Desde la organización sindical advierten de que las modificaciones se han ejecutado con una "improvisación" evidente, ligada a la recepción de fondos europeos, pero sin la dotación de medios necesaria. El resultado, aseguran, es que "nada ha ido a mejor" y que una de las ciudades con mejores tasas de resolución del país se ve ahora abocada al "atasco en todos sus órdenes jurisdiccionales".
La denuncia detalla un escenario de deficiencias logísticas y tecnológicas graves.
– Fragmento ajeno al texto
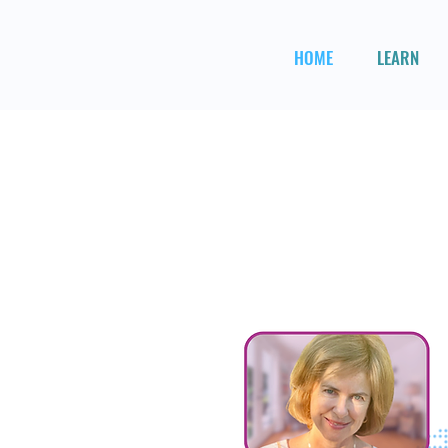
HOME
LEARN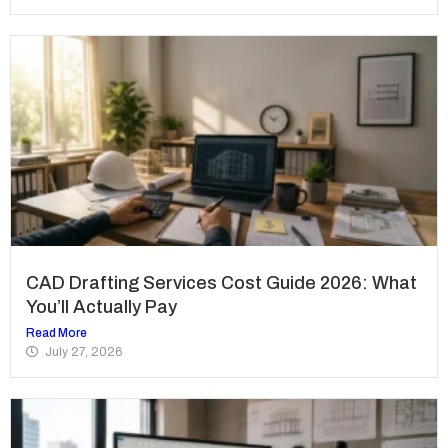
CAD Drafting Services Cost Guide 2026: What
You’ll Actually Pay
Read More
July 27, 2026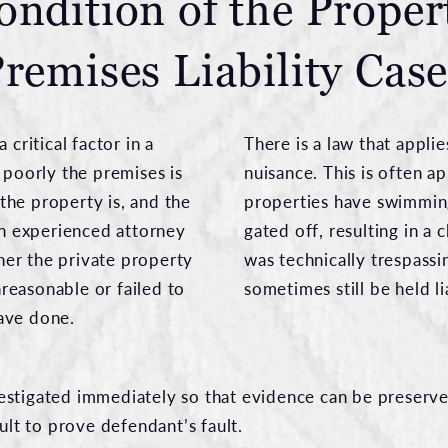
ondition of the Proper
remises Liability Cas
 critical factor in a
There is a law that applie
 poorly the premises is
nuisance. This is often a
he property is, and the
properties have swimming
 An experienced attorney
gated off, resulting in a 
er the private property
was technically trespass
reasonable or failed to
sometimes still be held l
ave done.
investigated immediately so that evidence can be preserve
cult to prove defendant’s fault.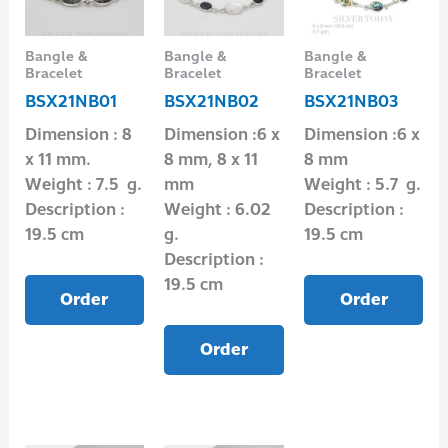
Bangle &
Bangle &
Bangle &
Bracelet
Bracelet
Bracelet
BSX21NB01
BSX21NB02
BSX21NB03
Dimension : 8
Dimension :6 x
Dimension :6 x
x 11 mm.
8 mm, 8 x 11
8 mm
Weight : 7.5 g.
mm
Weight : 5.7 g.
Description :
Weight : 6.02
Description :
19.5 cm
g.
19.5 cm
Description :
19.5 cm
Order
Order
Order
Según el sindicato, muchos funcionarios reubicados —algunos de lo contencioso han sufrido hasta tres traslados y los de Vigilancia Penitenciaria dos— carecen de acceso a las aplicaciones informáticas necesarias para tramitar los expedientes. "Las que están disponibles no funcionan", aseguran, añadiendo que se han instalado pantallas antiguas en lugar de los monitores adecuados prometidos y que las extensiones telefónicas no han sido redirigidas.
Esta situación ha llevado al sindicato a presentar una denuncia ante la Inspección de Trabajo por incumplimiento de las normas de seguridad y salud. De hecho, el pasado 30 de diciembre se realizó una visita de inspección que, según STAJ, "corroboró las denuncias", levantando acta y exigiendo a la Administración una evaluación de riesgos de los puestos de trabajo.
Uno de los puntos más críticos señalados es la reducción de plantillas en órganos que, paradójicamente, han visto aumentada su carga de trabajo. El sindicato califica de "sangrante" la situación en varios departamentos:
La reorganización también ha generado problemas operativos para el cuerpo de Auxilio Judicial. Según relata el comunicado, estos funcionarios se ven obligados a realizar desplazamientos constantes entre los edificios de Plaza Colón, Torres Villarroel y la Gran Vía para cubrir juicios y regresar posteriormente a sus puestos, una dinámica que el sindicato tilda de "despropósito".
Ante este panorama, los representantes de los trabajadores lamentan la "política de hechos consumados" de la Gerencia Territorial de Justicia y se preguntan "qué se van a encontrar los ciudadanos" cuando soliciten amparo judicial ante un sistema que, denuncian, funciona con medios precarios y personal insuficiente.